- **Work task**
Every line with the string "process" in it belongs in your answer, so copy them all from the data.

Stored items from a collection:
..........

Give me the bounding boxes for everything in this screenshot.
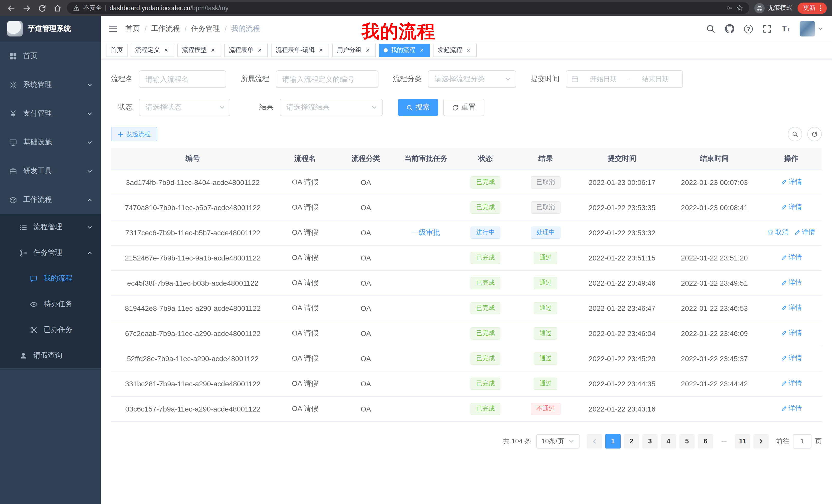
detail-link[interactable]: 详情 [794, 228, 815, 237]
close-icon[interactable]: × [256, 47, 263, 54]
close-icon[interactable]: × [465, 47, 472, 54]
detail-link[interactable]: 详情 [780, 203, 802, 212]
result-tag: 通过 [534, 352, 557, 365]
cell-result: 不通过 [516, 396, 576, 421]
page-size-select[interactable]: 10条/页 [536, 434, 579, 448]
font-size-icon[interactable] [782, 25, 790, 33]
back-icon[interactable] [5, 2, 18, 14]
monitor-icon [9, 138, 17, 146]
view-tab[interactable]: 发起流程× [433, 44, 477, 57]
sidebar-item[interactable]: 请假查询 [0, 343, 101, 368]
close-icon[interactable]: × [162, 47, 170, 54]
cell-status: 已完成 [456, 396, 516, 421]
sidebar-item[interactable]: 流程管理 [0, 214, 101, 240]
help-icon[interactable] [744, 24, 753, 33]
sidebar-item[interactable]: 系统管理 [0, 71, 101, 99]
cancel-link[interactable]: 取消 [767, 228, 788, 237]
forward-icon[interactable] [21, 2, 33, 14]
page-button[interactable]: 6 [698, 434, 713, 448]
browser-home-icon[interactable] [51, 2, 64, 14]
next-page-button[interactable] [753, 434, 769, 448]
detail-link[interactable]: 详情 [780, 177, 802, 187]
github-icon[interactable] [725, 24, 734, 33]
view-tab[interactable]: 流程模型× [177, 44, 221, 57]
view-tab[interactable]: 流程定义× [131, 44, 174, 57]
column-header: 状态 [456, 148, 516, 170]
page-button[interactable]: 11 [735, 434, 750, 448]
search-button[interactable]: 搜索 [398, 99, 438, 116]
goto-page-input[interactable] [793, 434, 811, 448]
status-select[interactable]: 请选择状态 [139, 99, 230, 116]
show-search-button[interactable] [788, 127, 802, 141]
hamburger-icon[interactable] [101, 24, 126, 33]
search-icon[interactable] [706, 24, 715, 33]
sidebar-item[interactable]: 任务管理 [0, 240, 101, 265]
cell-category: OA [336, 320, 396, 346]
cell-actions: 详情 [760, 346, 822, 371]
column-header: 提交时间 [576, 148, 668, 170]
detail-link[interactable]: 详情 [780, 329, 802, 338]
reload-icon[interactable] [36, 2, 48, 14]
result-select[interactable]: 请选择流结果 [280, 99, 383, 116]
view-tab[interactable]: 流程表单-编辑× [271, 44, 329, 57]
edit-icon [780, 254, 787, 261]
create-process-button[interactable]: 发起流程 [111, 127, 157, 141]
detail-link[interactable]: 详情 [780, 354, 802, 363]
close-icon[interactable]: × [317, 47, 324, 54]
divider [105, 5, 106, 11]
close-icon[interactable]: × [209, 47, 216, 54]
sidebar-item[interactable]: 支付管理 [0, 99, 101, 128]
user-menu[interactable] [800, 21, 823, 36]
view-tab[interactable]: 用户分组× [332, 44, 376, 57]
cell-end-time [668, 220, 760, 245]
current-task-link[interactable]: 一级审批 [411, 228, 440, 236]
caret-down-icon [817, 26, 823, 31]
close-icon[interactable]: × [418, 47, 425, 54]
detail-link[interactable]: 详情 [780, 404, 802, 413]
password-key-icon[interactable] [726, 5, 733, 11]
detail-link[interactable]: 详情 [780, 379, 802, 388]
process-def-input[interactable] [276, 71, 379, 88]
status-tag: 已完成 [471, 251, 501, 264]
sidebar-item[interactable]: 研发工具 [0, 157, 101, 186]
sidebar-item[interactable]: 首页 [0, 41, 101, 71]
address-bar[interactable]: 不安全 dashboard.yudao.iocoder.cn/bpm/task/… [67, 2, 749, 14]
view-tab[interactable]: 首页 [106, 44, 128, 57]
app-logo[interactable]: 芋道管理系统 [0, 16, 101, 41]
status-tag: 已完成 [471, 302, 501, 314]
sidebar-item[interactable]: 待办任务 [0, 291, 101, 317]
process-name-input[interactable] [139, 71, 226, 88]
sidebar-item[interactable]: 我的流程 [0, 265, 101, 291]
breadcrumb-item[interactable]: 工作流程 [151, 24, 180, 33]
update-button[interactable]: 更新 [798, 2, 827, 13]
detail-link[interactable]: 详情 [780, 303, 802, 313]
view-tab[interactable]: 我的流程× [379, 44, 430, 57]
avatar[interactable] [800, 21, 815, 36]
breadcrumb-item[interactable]: 任务管理 [191, 24, 220, 33]
page-button[interactable]: 5 [679, 434, 695, 448]
sidebar-item[interactable]: 工作流程 [0, 186, 101, 214]
view-tab[interactable]: 流程表单× [224, 44, 268, 57]
cell-id: 819442e8-7b9a-11ec-a290-acde48001122 [111, 296, 275, 320]
refresh-table-button[interactable] [807, 127, 822, 141]
category-select[interactable]: 请选择流程分类 [428, 71, 516, 88]
prev-page-button[interactable] [587, 434, 602, 448]
action-label: 详情 [788, 278, 802, 287]
page-button[interactable]: 1 [605, 434, 621, 448]
kebab-menu-icon[interactable] [817, 4, 824, 11]
sidebar-item[interactable]: 已办任务 [0, 317, 101, 343]
cell-end-time: 2022-01-22 23:49:51 [668, 270, 760, 296]
detail-link[interactable]: 详情 [780, 278, 802, 287]
submit-time-range-picker[interactable]: 开始日期 - 结束日期 [566, 71, 683, 88]
sidebar-item[interactable]: 基础设施 [0, 128, 101, 157]
fullscreen-icon[interactable] [762, 24, 772, 33]
close-icon[interactable]: × [364, 47, 371, 54]
breadcrumb-item[interactable]: 首页 [126, 24, 140, 33]
detail-link[interactable]: 详情 [780, 253, 802, 262]
bookmark-star-icon[interactable] [736, 5, 743, 11]
page-button[interactable]: 3 [642, 434, 658, 448]
more-pages-button[interactable] [716, 434, 732, 448]
reset-button[interactable]: 重置 [443, 99, 485, 116]
page-button[interactable]: 4 [661, 434, 676, 448]
page-button[interactable]: 2 [624, 434, 639, 448]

..........

- **Exercise answer**
create-process-button[interactable]: 发起流程 [111, 127, 157, 141]
process-def-input[interactable] [276, 71, 379, 88]
process-name-input[interactable] [139, 71, 226, 88]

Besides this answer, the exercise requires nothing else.